START Records shown

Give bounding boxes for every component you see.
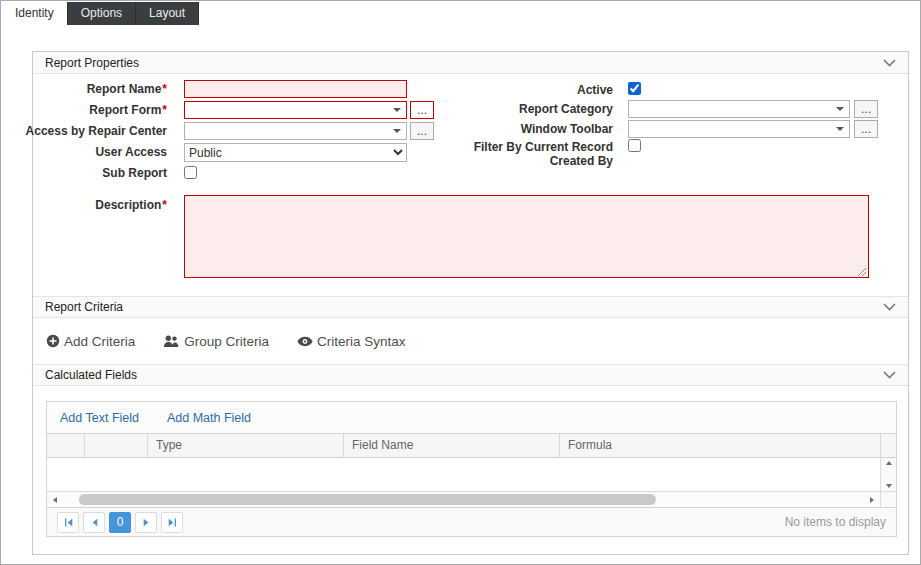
add-math-field-link[interactable]: Add Math Field [167, 411, 251, 425]
grid-header-row: Type Field Name Formula [47, 434, 896, 458]
current-page-button[interactable]: 0 [109, 512, 131, 533]
grid-rows-empty [47, 458, 880, 491]
grid-toolbar: Add Text Field Add Math Field [47, 402, 896, 434]
window-toolbar-combo[interactable] [628, 120, 850, 138]
access-repair-center-label: Access by Repair Center [26, 123, 167, 139]
scroll-left-icon[interactable] [47, 492, 63, 507]
user-access-select[interactable]: Public [184, 143, 407, 162]
tab-layout[interactable]: Layout [136, 2, 199, 25]
active-label: Active [577, 82, 613, 98]
chevron-down-icon[interactable] [883, 371, 896, 379]
criteria-actions-row: Add Criteria Group Criteria Criteria Syn… [33, 318, 908, 364]
active-checkbox[interactable] [628, 82, 641, 95]
report-panel: Report Properties Report Name* Report Fo… [32, 51, 909, 555]
criteria-syntax-button[interactable]: Criteria Syntax [297, 334, 406, 349]
chevron-down-icon[interactable] [883, 59, 896, 67]
tab-identity[interactable]: Identity [2, 2, 68, 25]
pager-status: No items to display [785, 515, 886, 529]
sub-report-checkbox[interactable] [184, 166, 197, 179]
report-category-browse-button[interactable]: ... [854, 100, 878, 118]
access-repair-center-browse-button[interactable]: ... [410, 122, 434, 140]
description-textarea[interactable] [184, 195, 869, 278]
group-icon [163, 335, 180, 348]
horizontal-scroll-track[interactable] [63, 492, 864, 507]
plus-circle-icon [46, 334, 60, 348]
window-toolbar-browse-button[interactable]: ... [854, 120, 878, 138]
report-name-label: Report Name* [87, 81, 167, 97]
grid-column-blank-2 [84, 434, 147, 457]
report-name-input[interactable] [184, 80, 407, 98]
section-report-criteria-header[interactable]: Report Criteria [33, 296, 908, 318]
report-form-browse-button[interactable]: ... [410, 101, 434, 119]
scroll-up-icon[interactable] [886, 461, 892, 465]
access-repair-center-combo[interactable] [184, 122, 407, 140]
scroll-down-icon[interactable] [886, 484, 892, 488]
group-criteria-button[interactable]: Group Criteria [163, 334, 269, 349]
report-category-label: Report Category [519, 101, 613, 117]
sub-report-label: Sub Report [102, 165, 167, 181]
grid-column-blank-1 [47, 434, 84, 457]
horizontal-scrollbar[interactable] [47, 491, 896, 507]
filter-current-record-checkbox[interactable] [628, 139, 641, 152]
arrow-left-icon [89, 517, 100, 528]
add-text-field-link[interactable]: Add Text Field [60, 411, 139, 425]
grid-header-scroll-spacer [880, 434, 896, 457]
seek-last-icon [167, 517, 178, 528]
report-editor-window: { "tabs": { "identity": "Identity", "opt… [0, 0, 921, 565]
vertical-scrollbar[interactable] [880, 458, 896, 491]
caret-down-icon [393, 129, 401, 133]
eye-icon [297, 336, 313, 347]
report-form-combo[interactable] [184, 101, 407, 119]
resize-grip-icon[interactable] [857, 266, 867, 280]
grid-body [47, 458, 896, 491]
scroll-right-icon[interactable] [864, 492, 880, 507]
prev-page-button[interactable] [83, 512, 105, 533]
created-by-label: Created By [550, 153, 613, 169]
last-page-button[interactable] [161, 512, 183, 533]
add-criteria-button[interactable]: Add Criteria [46, 334, 135, 349]
grid-column-field-name: Field Name [343, 434, 559, 457]
user-access-label: User Access [95, 144, 167, 160]
scrollbar-corner [880, 492, 896, 507]
arrow-right-icon [141, 517, 152, 528]
tab-strip: Identity Options Layout [2, 2, 199, 25]
caret-down-icon [836, 127, 844, 131]
window-toolbar-label: Window Toolbar [521, 121, 613, 137]
horizontal-scroll-thumb[interactable] [79, 494, 656, 505]
first-page-button[interactable] [57, 512, 79, 533]
section-calculated-fields-header[interactable]: Calculated Fields [33, 364, 908, 386]
section-report-properties-header[interactable]: Report Properties [33, 52, 908, 74]
chevron-down-icon[interactable] [883, 303, 896, 311]
calculated-fields-grid: Add Text Field Add Math Field Type Field… [46, 401, 897, 537]
grid-column-type: Type [147, 434, 343, 457]
grid-column-formula: Formula [559, 434, 880, 457]
next-page-button[interactable] [135, 512, 157, 533]
section-report-properties-title: Report Properties [45, 56, 139, 70]
grid-pager: 0 No items to display [47, 507, 896, 536]
seek-first-icon [63, 517, 74, 528]
caret-down-icon [393, 108, 401, 112]
report-form-label: Report Form* [89, 102, 167, 118]
tab-options[interactable]: Options [68, 2, 136, 25]
caret-down-icon [836, 107, 844, 111]
section-calculated-fields-title: Calculated Fields [45, 368, 137, 382]
report-properties-form: Report Name* Report Form* ... Access by … [33, 74, 908, 296]
report-category-combo[interactable] [628, 100, 850, 118]
description-label: Description* [95, 197, 167, 213]
section-report-criteria-title: Report Criteria [45, 300, 123, 314]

END Records shown

## Required action:
Leave the pictures out and write out every entry exactly as given.

## The answer:
Give bounding boxes for every component you see.
add-math-field-link[interactable]: Add Math Field [167, 411, 251, 425]
grid-header-row: Type Field Name Formula [47, 434, 896, 458]
current-page-button[interactable]: 0 [109, 512, 131, 533]
grid-rows-empty [47, 458, 880, 491]
grid-toolbar: Add Text Field Add Math Field [47, 402, 896, 434]
window-toolbar-combo[interactable] [628, 120, 850, 138]
access-repair-center-label: Access by Repair Center [26, 123, 167, 139]
scroll-left-icon[interactable] [47, 492, 63, 507]
user-access-select[interactable]: Public [184, 143, 407, 162]
tab-layout[interactable]: Layout [136, 2, 199, 25]
active-label: Active [577, 82, 613, 98]
chevron-down-icon[interactable] [883, 371, 896, 379]
criteria-actions-row: Add Criteria Group Criteria Criteria Syn… [33, 318, 908, 364]
active-checkbox[interactable] [628, 82, 641, 95]
report-panel: Report Properties Report Name* Report Fo… [32, 51, 909, 555]
criteria-syntax-button[interactable]: Criteria Syntax [297, 334, 406, 349]
chevron-down-icon[interactable] [883, 59, 896, 67]
tab-identity[interactable]: Identity [2, 2, 68, 25]
pager-status: No items to display [785, 515, 886, 529]
sub-report-checkbox[interactable] [184, 166, 197, 179]
report-category-browse-button[interactable]: ... [854, 100, 878, 118]
access-repair-center-browse-button[interactable]: ... [410, 122, 434, 140]
description-textarea[interactable] [184, 195, 869, 278]
group-icon [163, 335, 180, 348]
horizontal-scroll-track[interactable] [63, 492, 864, 507]
plus-circle-icon [46, 334, 60, 348]
window-toolbar-browse-button[interactable]: ... [854, 120, 878, 138]
report-name-label: Report Name* [87, 81, 167, 97]
grid-column-blank-2 [84, 434, 147, 457]
report-name-input[interactable] [184, 80, 407, 98]
section-report-criteria-header[interactable]: Report Criteria [33, 296, 908, 318]
report-form-browse-button[interactable]: ... [410, 101, 434, 119]
scroll-up-icon[interactable] [886, 461, 892, 465]
access-repair-center-combo[interactable] [184, 122, 407, 140]
scroll-down-icon[interactable] [886, 484, 892, 488]
group-criteria-button[interactable]: Group Criteria [163, 334, 269, 349]
report-category-label: Report Category [519, 101, 613, 117]
sub-report-label: Sub Report [102, 165, 167, 181]
grid-column-blank-1 [47, 434, 84, 457]
horizontal-scrollbar[interactable] [47, 491, 896, 507]
filter-current-record-checkbox[interactable] [628, 139, 641, 152]
arrow-left-icon [89, 517, 100, 528]
add-text-field-link[interactable]: Add Text Field [60, 411, 139, 425]
grid-header-scroll-spacer [880, 434, 896, 457]
seek-last-icon [167, 517, 178, 528]
report-editor-window: { "tabs": { "identity": "Identity", "opt… [0, 0, 921, 565]
vertical-scrollbar[interactable] [880, 458, 896, 491]
caret-down-icon [393, 129, 401, 133]
eye-icon [297, 336, 313, 347]
report-form-combo[interactable] [184, 101, 407, 119]
resize-grip-icon[interactable] [857, 266, 867, 280]
grid-body [47, 458, 896, 491]
scroll-right-icon[interactable] [864, 492, 880, 507]
prev-page-button[interactable] [83, 512, 105, 533]
created-by-label: Created By [550, 153, 613, 169]
last-page-button[interactable] [161, 512, 183, 533]
add-criteria-button[interactable]: Add Criteria [46, 334, 135, 349]
grid-column-field-name: Field Name [343, 434, 559, 457]
user-access-label: User Access [95, 144, 167, 160]
scrollbar-corner [880, 492, 896, 507]
arrow-right-icon [141, 517, 152, 528]
tab-strip: Identity Options Layout [2, 2, 199, 25]
caret-down-icon [836, 127, 844, 131]
window-toolbar-label: Window Toolbar [521, 121, 613, 137]
horizontal-scroll-thumb[interactable] [79, 494, 656, 505]
first-page-button[interactable] [57, 512, 79, 533]
section-calculated-fields-header[interactable]: Calculated Fields [33, 364, 908, 386]
section-report-properties-header[interactable]: Report Properties [33, 52, 908, 74]
chevron-down-icon[interactable] [883, 303, 896, 311]
calculated-fields-grid: Add Text Field Add Math Field Type Field… [46, 401, 897, 537]
grid-column-type: Type [147, 434, 343, 457]
grid-column-formula: Formula [559, 434, 880, 457]
next-page-button[interactable] [135, 512, 157, 533]
section-report-properties-title: Report Properties [45, 56, 139, 70]
grid-pager: 0 No items to display [47, 507, 896, 536]
seek-first-icon [63, 517, 74, 528]
caret-down-icon [393, 108, 401, 112]
report-form-label: Report Form* [89, 102, 167, 118]
tab-options[interactable]: Options [68, 2, 136, 25]
caret-down-icon [836, 107, 844, 111]
section-calculated-fields-title: Calculated Fields [45, 368, 137, 382]
report-properties-form: Report Name* Report Form* ... Access by … [33, 74, 908, 296]
report-category-combo[interactable] [628, 100, 850, 118]
description-label: Description* [95, 197, 167, 213]
section-report-criteria-title: Report Criteria [45, 300, 123, 314]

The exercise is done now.